Chinese companies making their U.S. stock-market debuts in the past year have rewarded their buyers with the best returns among global peers, fueled by demand for Internet and e-commerce shares from Asia’s biggest economy.
The 10 biggest Chinese companies that completed initial public offerings in the U.S. in the past 12 months have returned an average of 44 percent since their offer dates, compared with 25 percent for all U.S. IPOs of more than $100 million in the same period, according to data compiled by Bloomberg. 58.com Inc., which provides online classifieds, has surged 140 percent since its October IPO and Autohome Inc., a car information website, has gained 110 percent since December.
The new Chinese technology companies are benefiting from investor bets that they can profit from the country’s expanding consumer sector and grow quickly even with less state help. Companies such as Alibaba Group Holding Ltd., China’s largest online marketplace which filed for a U.S. listing last month, may get a boost as President Xi Jinping seeks to increase the role of services in the economy, while reducing its reliance on the credit-driven construction that has propelled growth.

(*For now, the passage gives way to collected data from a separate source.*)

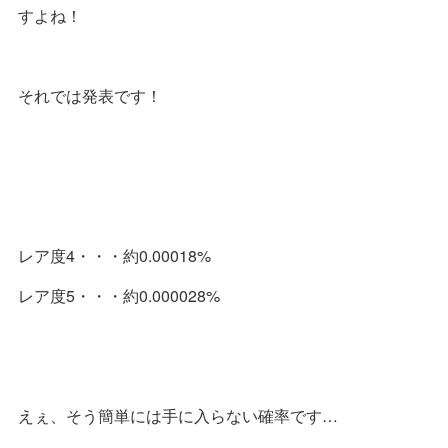
すよね！
それでは発表です！
レア度4・・・約0.00018%
レア度5・・・約0.000028%
えぇ、そう簡単には手に入らない確率です…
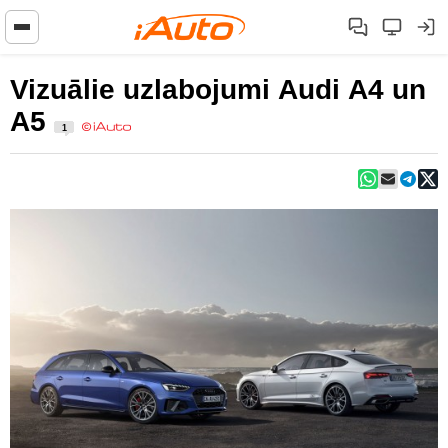
Vizuālie uzlabojumi Audi A4 un
A5
1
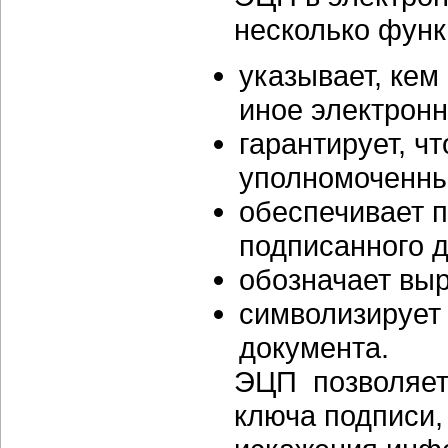
несколько функ
указывает, кем
иное электрон
гарантирует, ч
уполномоченн
обеспечивает 
подписанного д
обозначает вы
символизирует
документа.
ЭЦП позволяет
ключа подписи,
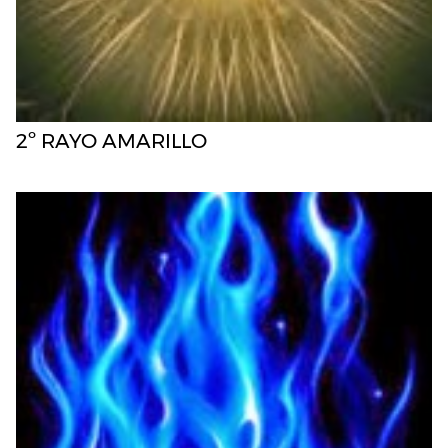
2º RAYO AMARILLO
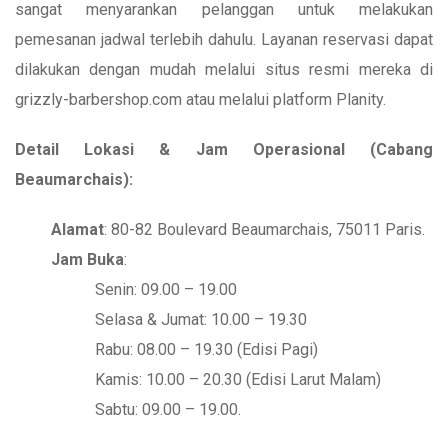
sangat menyarankan pelanggan untuk melakukan
pemesanan jadwal terlebih dahulu. Layanan reservasi dapat
dilakukan dengan mudah melalui situs resmi mereka di
grizzly-barbershop.com atau melalui platform Planity.
Detail Lokasi & Jam Operasional (Cabang
Beaumarchais):
Alamat
: 80-82 Boulevard Beaumarchais, 75011 Paris.
Jam Buka
:
Senin: 09.00 – 19.00
Selasa & Jumat: 10.00 – 19.30
Rabu: 08.00 – 19.30 (Edisi Pagi)
Kamis: 10.00 – 20.30 (Edisi Larut Malam)
Sabtu: 09.00 – 19.00.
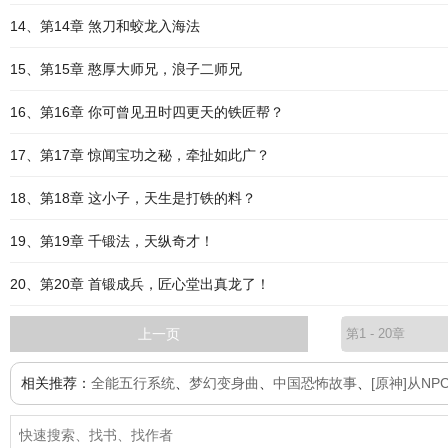
14、第14章 煞刀和蛟龙入海法
15、第15章 憨厚大师兄，浪子二师兄
16、第16章 你可曾见丑时四更天的铁匠帮？
17、第17章 惊闻宝功之秘，牵扯如此广？
18、第18章 这小子，天生是打铁的料？
19、第19章 千锻法，天纵奇才！
20、第20章 首锻成兵，匠心堂出真龙了！
上一页
相关推荐：
全能五行系统
、
梦幻变身曲
、
中国恐怖故事
、
[原神]从N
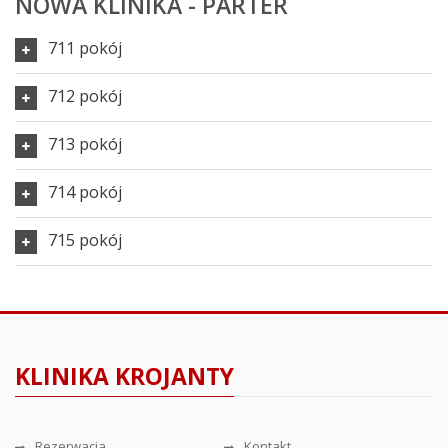
NOWA KLINIKA - PARTER
711 pokój
712 pokój
713 pokój
714 pokój
715 pokój
KLINIKA KROJANTY
Rezerwacja
Kontakt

“There is a lot of investor excitement around the group, especially ahead of Alibaba,” Kurt Ayling, a technology, media and telecom analyst at New York-based Susquehanna Financial Group LLP, said in a June 6 interview. “Investors generally feel they need some sort of exposure in China once again.”
Of the 16 Chinese IPOs on U.S. exchanges over the past year, 12 are by companies focused on Internet technology or web-based services including online shopping, according to data compiled by Bloomberg. Retail site JD.com Inc. attracted $1.78 billion in a May offer and social media platform Weibo Corp. completed a $285.6 million debut in April as Alibaba prepares what may be the biggest IPO ever.
The CSI Overseas China Internet Index, a gauge of Chinese dot-com companies, has rallied 6.6 percent this year, compared with a 4.2 percent drop in the Dow Jones Internet Composite Index.
“If you look at the technology and Internet sector, investors were getting hit hard in the U.S. during the first half of the year and needed to search for returns elsewhere,” Ayling said. “China is the logical next stop.”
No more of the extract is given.